We also wanted to give students, staff and parents some degree of certainty in relation to BTG. We did not want parents to purchase equipment unnecessarily nor make family plans which may not be possible in the long run. We also needed to give staff adequate time to plan the continuation of the learning program.
We are also hoping to offer Year 10 students the option of participating in a shorter bushwalking activity late this year. This is being planned now, but it will depend on the COVID-19 situation at the time as to whether it proceeds or not.
Year 9 Camps
The Year 9 Outdoor Education program scheduled for the final week of Term III will not proceed at that time, although it may be held in Term IV, depending on the situation then. Instead, Year 9 students will participate in a continuation of their learning program during the time originally scheduled for this activity. We will provide Year 9 students and parents with more information about this matter in due course.
Other Year levels
The School is looking at possible replacement activities for Year 8 camps which were originally scheduled during this Term. No decision has yet been made. We will keep parents and students informed.
At this stage, we are continuing to operate on the basis that the Grimwade House camps scheduled for Term IV will proceed as planned. However, of course, this may change depending on prevailing circumstances. Again, we will keep you informed.
Additional support for medical and emergency services personnel and Children at Risk
Recognising the vital role that medical professionals and emergency services personnel play in combatting the current health crisis and caring for us all, the School will continue to provide on-campus supervision for children of parents in these roles.
If you are a healthcare provider, work in the emergency services or a carer of a Child at Risk, and need on campus supervision for your child, please contact your Head of Campus:
For Wadhurst students (Years 7 & 8), please contact Greg Caldwell, Head of Wadhurst firstname.lastname@example.org
For Senior School students (Years 9 – 12), please contact Ben Hanisch, Deputy Headmaster and Head of Senior School email@example.com
The service will be available during normal school hours. It will operate according to the advice provided by the Victorian Department of Health. I thank our staff involved in providing this important service.
Parents were advised of Term III rebates (by email) on Monday 20 July 2020. In summary, bearing in mind the current educational situation, and consistent with School Council’s decision pertaining to Term II School Fees, the following rebate will be applied to Term III Tuition Fees:
Grimwade House (Prep – Year 6)
A 25% reduction in the tuition fee that would normally be paid after allowing for any existing scholarship, bursary or concession support.

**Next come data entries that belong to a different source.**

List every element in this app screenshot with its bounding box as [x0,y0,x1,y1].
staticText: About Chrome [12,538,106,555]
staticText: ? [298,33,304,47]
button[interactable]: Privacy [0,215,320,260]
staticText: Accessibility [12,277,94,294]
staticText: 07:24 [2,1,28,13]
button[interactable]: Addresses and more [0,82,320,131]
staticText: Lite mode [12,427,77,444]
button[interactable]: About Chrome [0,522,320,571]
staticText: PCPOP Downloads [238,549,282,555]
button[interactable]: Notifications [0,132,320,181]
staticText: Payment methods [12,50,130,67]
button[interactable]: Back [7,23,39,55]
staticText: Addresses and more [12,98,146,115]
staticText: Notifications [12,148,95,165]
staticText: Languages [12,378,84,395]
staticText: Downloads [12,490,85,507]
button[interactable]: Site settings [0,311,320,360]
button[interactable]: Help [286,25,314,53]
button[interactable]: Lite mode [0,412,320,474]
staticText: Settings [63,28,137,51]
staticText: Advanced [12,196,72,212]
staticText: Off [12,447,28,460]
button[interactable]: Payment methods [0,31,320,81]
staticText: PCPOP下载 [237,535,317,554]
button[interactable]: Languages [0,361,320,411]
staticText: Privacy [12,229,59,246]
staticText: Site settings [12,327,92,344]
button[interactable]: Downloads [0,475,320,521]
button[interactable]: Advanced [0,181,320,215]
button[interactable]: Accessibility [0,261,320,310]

Wadhurst and Senior School (Years 7 – 12)
A 15% reduction in the tuition fee that would normally be paid after allowing for any existing scholarship, bursary or concession support.
Boarding fees will only be charged for those students who return to the Boarding House during Term III, in accordance with current restrictions.
However, it should be noted that such Fee rebates are not sustainable for the longer term as the costs incurred by the School are reasonably consistent regardless of the educational situation. Accordingly, COVID-19 Fee related rebates will not be able to be offered from the start of 2021.
Term IV Fee levels will be determined at the start of that Term.
I continue to be proud to be part of our School community which is dealing so well with the circumstances in which we find ourselves. Thank you for your continued understanding and support.